ASSIGNMENT: Would you transcribe exactly the lines below, starting at the one that contains "RELATED POSTS" and ending with the last line, both included? Leave out all other lines.

DATA EXCERPTS:
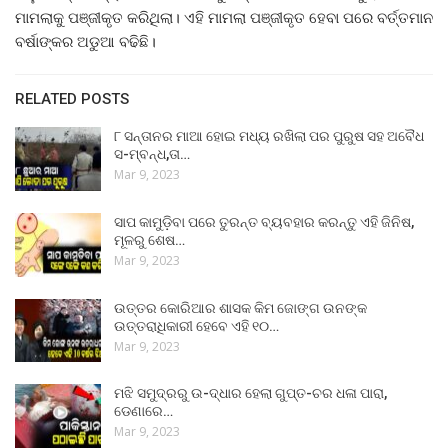
ମାମଲାକୁ ପଞ୍ଜୀକୃତ କରିଥିଲା। ଏହି ମାମଲା ପଞ୍ଜୀକୃତ ହେବା ପରେ ବର୍ତ୍ତମାନ
ବର୍ଷାଙ୍କର ଅଡୁଆ ବଢିଛି।
RELATED POSTS
୮ ସନ୍ତାନର ମାଆ ହୋଇ ମଧ୍ୟ ରଖିଲା ପର ପୁରୁଷ ସହ ଅବୈଧ
ସ-ମ୍ବନ୍ଧ,ତା…
Mar 9, 2023
ସାପ କାମୁଡ଼ିବା ପରେ ତୁରନ୍ତ ବ୍ୟବହାର କରନ୍ତୁ ଏହି ଜିନିଷ,
ମୂଳରୁ ଶେଷ…
Mar 9, 2023
ଉତ୍ତର କୋରିଆର ଶାସକ କିମ ଜୋଙ୍ଗ ଉନଙ୍କ
ଉତ୍ତରାଧିକାରୀ ହେବେ ଏହି ୧୦…
Mar 9, 2023
ମଝି ସମୁଦ୍ରରୁ ଉ-ଦ୍ଧାର ହେଲା ଗୁପ୍ତ-ଚର ଧଳା ପାରା,
ଡେଣାରେ…
Mar 9, 2023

ANSWER AREA:
RELATED POSTS
୮ ସନ୍ତାନର ମାଆ ହୋଇ ମଧ୍ୟ ରଖିଲା ପର ପୁରୁଷ ସହ ଅବୈଧ
ସ-ମ୍ବନ୍ଧ,ତା…
Mar 9, 2023
ସାପ କାମୁଡ଼ିବା ପରେ ତୁରନ୍ତ ବ୍ୟବହାର କରନ୍ତୁ ଏହି ଜିନିଷ,
ମୂଳରୁ ଶେଷ…
Mar 9, 2023
ଉତ୍ତର କୋରିଆର ଶାସକ କିମ ଜୋଙ୍ଗ ଉନଙ୍କ
ଉତ୍ତରାଧିକାରୀ ହେବେ ଏହି ୧୦…
Mar 9, 2023
ମଝି ସମୁଦ୍ରରୁ ଉ-ଦ୍ଧାର ହେଲା ଗୁପ୍ତ-ଚର ଧଳା ପାରା,
ଡେଣାରେ…
Mar 9, 2023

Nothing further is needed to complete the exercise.